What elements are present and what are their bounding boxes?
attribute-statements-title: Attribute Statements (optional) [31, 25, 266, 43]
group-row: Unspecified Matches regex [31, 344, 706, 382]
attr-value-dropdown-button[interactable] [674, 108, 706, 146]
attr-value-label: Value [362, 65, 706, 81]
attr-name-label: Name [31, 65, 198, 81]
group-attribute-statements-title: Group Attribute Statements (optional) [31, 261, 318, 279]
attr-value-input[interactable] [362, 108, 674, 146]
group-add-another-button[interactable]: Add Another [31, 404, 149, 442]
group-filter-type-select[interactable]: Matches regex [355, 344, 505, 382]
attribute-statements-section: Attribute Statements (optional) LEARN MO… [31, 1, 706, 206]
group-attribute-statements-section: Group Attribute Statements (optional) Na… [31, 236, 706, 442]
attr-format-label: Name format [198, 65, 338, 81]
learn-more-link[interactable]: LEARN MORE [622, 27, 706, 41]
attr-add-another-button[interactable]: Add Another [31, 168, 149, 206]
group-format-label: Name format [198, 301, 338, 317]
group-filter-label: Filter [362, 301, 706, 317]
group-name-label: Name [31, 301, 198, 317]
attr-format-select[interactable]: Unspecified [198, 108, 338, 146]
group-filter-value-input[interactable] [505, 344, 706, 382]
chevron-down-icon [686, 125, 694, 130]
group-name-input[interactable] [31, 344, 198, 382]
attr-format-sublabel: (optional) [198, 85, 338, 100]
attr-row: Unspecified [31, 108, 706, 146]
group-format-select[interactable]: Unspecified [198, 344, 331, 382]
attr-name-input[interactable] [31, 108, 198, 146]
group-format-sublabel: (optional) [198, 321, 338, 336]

▶ Required work
Print all the entries exactly as written.

▶ Result for this exercise
What elements are present and what are their bounding boxes?
attribute-statements-title: Attribute Statements (optional) [31, 25, 266, 43]
group-row: Unspecified Matches regex [31, 344, 706, 382]
attr-value-dropdown-button[interactable] [674, 108, 706, 146]
attr-value-label: Value [362, 65, 706, 81]
attr-name-label: Name [31, 65, 198, 81]
group-attribute-statements-title: Group Attribute Statements (optional) [31, 261, 318, 279]
attr-value-input[interactable] [362, 108, 674, 146]
group-add-another-button[interactable]: Add Another [31, 404, 149, 442]
group-filter-type-select[interactable]: Matches regex [355, 344, 505, 382]
attribute-statements-section: Attribute Statements (optional) LEARN MO… [31, 1, 706, 206]
group-attribute-statements-section: Group Attribute Statements (optional) Na… [31, 236, 706, 442]
attr-format-label: Name format [198, 65, 338, 81]
learn-more-link[interactable]: LEARN MORE [622, 27, 706, 41]
attr-add-another-button[interactable]: Add Another [31, 168, 149, 206]
group-format-label: Name format [198, 301, 338, 317]
group-filter-label: Filter [362, 301, 706, 317]
group-name-label: Name [31, 301, 198, 317]
attr-format-select[interactable]: Unspecified [198, 108, 338, 146]
group-filter-value-input[interactable] [505, 344, 706, 382]
chevron-down-icon [686, 125, 694, 130]
group-name-input[interactable] [31, 344, 198, 382]
attr-format-sublabel: (optional) [198, 85, 338, 100]
attr-row: Unspecified [31, 108, 706, 146]
group-format-select[interactable]: Unspecified [198, 344, 331, 382]
attr-name-input[interactable] [31, 108, 198, 146]
group-format-sublabel: (optional) [198, 321, 338, 336]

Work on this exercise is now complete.